Удивительно, как этот энергичный человек за пятнадцать лет сумел преобразовать дикую тайгу. Садово-огородные и полевые культуры были у него столь превосходны, что администрация области скупала весь урожай на семена. Не менее замечательны были кони и крупный рогатый скот; племенных жеребцов и быков он выписывал из Америки и Европы.
Жена Янковского и многочисленные его дети занимались, в частности, сбором крупных энтомологических коллекций, которые продавали университетам Германии и других стран. Так, один из его сыновей рассказал мне, что Лейпцигский университет заплатил ему за коллекцию бабочек, если не ошибаюсь, 2000 рублей. Столь многогранных духовных интересов и столь тонкого понимания искусства и музыки, как в доме Янковских, я нигде в Сибири не встречал.
Сталкивался я в Сибири и со многими другими поляками, бывшими политическими арестантами, которые благодаря своей интеллигентности, образованности и надежности заняли высокие общественные и деловые посты.
Печальное напоминание о польских временах – горная дорога по южному берегу Байкала. Она ведет через изрезанные расселинами горы и ущелья – каждая пядь ее отвоевана долотом, киркой и минным порохом. Еще и в мое время станции этой дороги называли «семь смертных грехов». Теперь эти девственные горы прорезает железнодорожная магистраль, причем на коротком участке в 70–80 верст там насчитывается более трех десятков туннелей.
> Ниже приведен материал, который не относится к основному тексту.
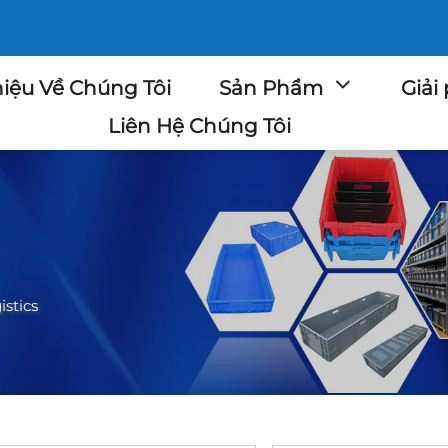
hiệu Về Chúng Tôi
Sản Phẩm
Giải
Liên Hệ Chúng Tôi
istics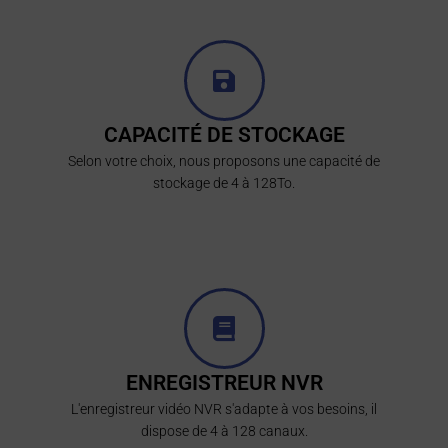
CAPACITÉ DE STOCKAGE
Selon votre choix, nous proposons une capacité de
stockage de 4 à 128To.
ENREGISTREUR NVR
L'enregistreur vidéo NVR s'adapte à vos besoins, il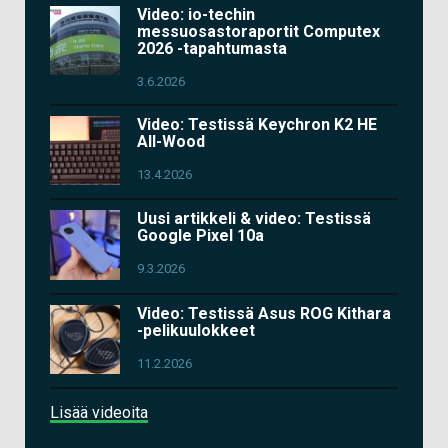
Video: io-techin
messuosastoraportit Computex
2026 -tapahtumasta
3.6.2026
Video: Testissä Keychron K2 HE
All-Wood
13.4.2026
Uusi artikkeli & video: Testissä
Google Pixel 10a
9.3.2026
Video: Testissä Asus ROG Kithara
-pelikuulokkeet
11.2.2026
Lisää videoita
Мне рассказывали тогда, что губернатор Тох положил на строительстве горной дороги сотни ссыльных поляков, неумолимо заставляя их работать и в жестокую стужу, и в невыносимый зной.
Русские цари издавна пытались окультурить Сибирь с помощью ссыльных. После Полтавской битвы Петр Великий приказал отправить тысячи военнопленных шведов в Тобольск, тогдашнюю сибирскую столицу. Шведские инженеры и строители разбили площадку для верхнего города и воздвигли там крепость и город. Меж Уралом и Тобольском строительный камень совершенно отсутствует, и до той поры все здания возводили из дерева. Шведы же научили сибиряков обжигать кирпич и сооружать монументальные постройки. Огромные работы, проделанные тогда шведами, и их могилы можно видеть по сей день. Мне Тобольск показался красивым городом, и самыми стильными и красивыми были постройки шведов.
В Тобольске я видел и старейшего арестанта – колокол города Углича, сосланный туда в 1591 году Борисом Годуновым за то, что он-де не бил набат к убийству царевича Димитрия Иоанновича. Колоколу вырвали язык, высекли железными плетьми, следы которых заметны по сию пору, и сослали пожизненно в Тобольск, в тюрьму. Там он и стоял, закованный в цепи {22} , в деревянной клетке, вырванный язык лежал рядом. Лишь Александр III или Николай II по ходатайству угличан помиловали колокол и вернули на родину.